His mouth and eyes lost in the shadow boots
and bayonets that worm across his cheeks.
He says, "Maybe suffering and misery is the point of life."
Consider that the earth is a processing plant, a factory.
Picture a tumbler used to polish rocks:
A rolling drum filled with water and sand.
Consider that your soul is dropped in an ugly rock,
some raw material or a natural resource, crude oil,
mineral ore.
And all conflict and pain is just the abrasive that rubs us,
polishes our souls, refines us,
teaches and finishes us over lifetime after lifetime.
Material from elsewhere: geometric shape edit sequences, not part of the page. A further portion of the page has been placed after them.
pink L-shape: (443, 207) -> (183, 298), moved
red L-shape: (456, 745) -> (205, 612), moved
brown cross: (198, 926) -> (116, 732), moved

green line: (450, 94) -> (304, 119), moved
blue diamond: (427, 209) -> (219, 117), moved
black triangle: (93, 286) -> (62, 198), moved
Then consider that you've chosen to jump in, again and
again,
knowing this suffering is your entire reason for coming to
earth.
Mr. Whittier, his teeth crowded too many in his narrow
jawbone,
his dead-tumbleweed eyebrows, Mr. Whittier's bat-wing
ears spread wide
with the shadow armies marching across,
he says,
"The only alternative is, we're all just eternally stupid."
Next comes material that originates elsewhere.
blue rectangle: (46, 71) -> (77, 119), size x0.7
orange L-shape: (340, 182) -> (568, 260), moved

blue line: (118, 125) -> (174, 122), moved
We fight wars. We fight for peace. We fight hunger. We love
to fight.
We fight and fight and fight, with our guns or mouths or
money.
And the planet is never one lick better than it was before
us.
Leaning forward, both his clawed on the arms of his
wheelchair,
as the newsreel armies march over his face, those
moving tattoos
of their machine guns and tanks and artillery,
Mr. Whittier says: "Maybe we're living the exact way we're
meant to live."
Maybe our factory planet is processing our souls...just
fine.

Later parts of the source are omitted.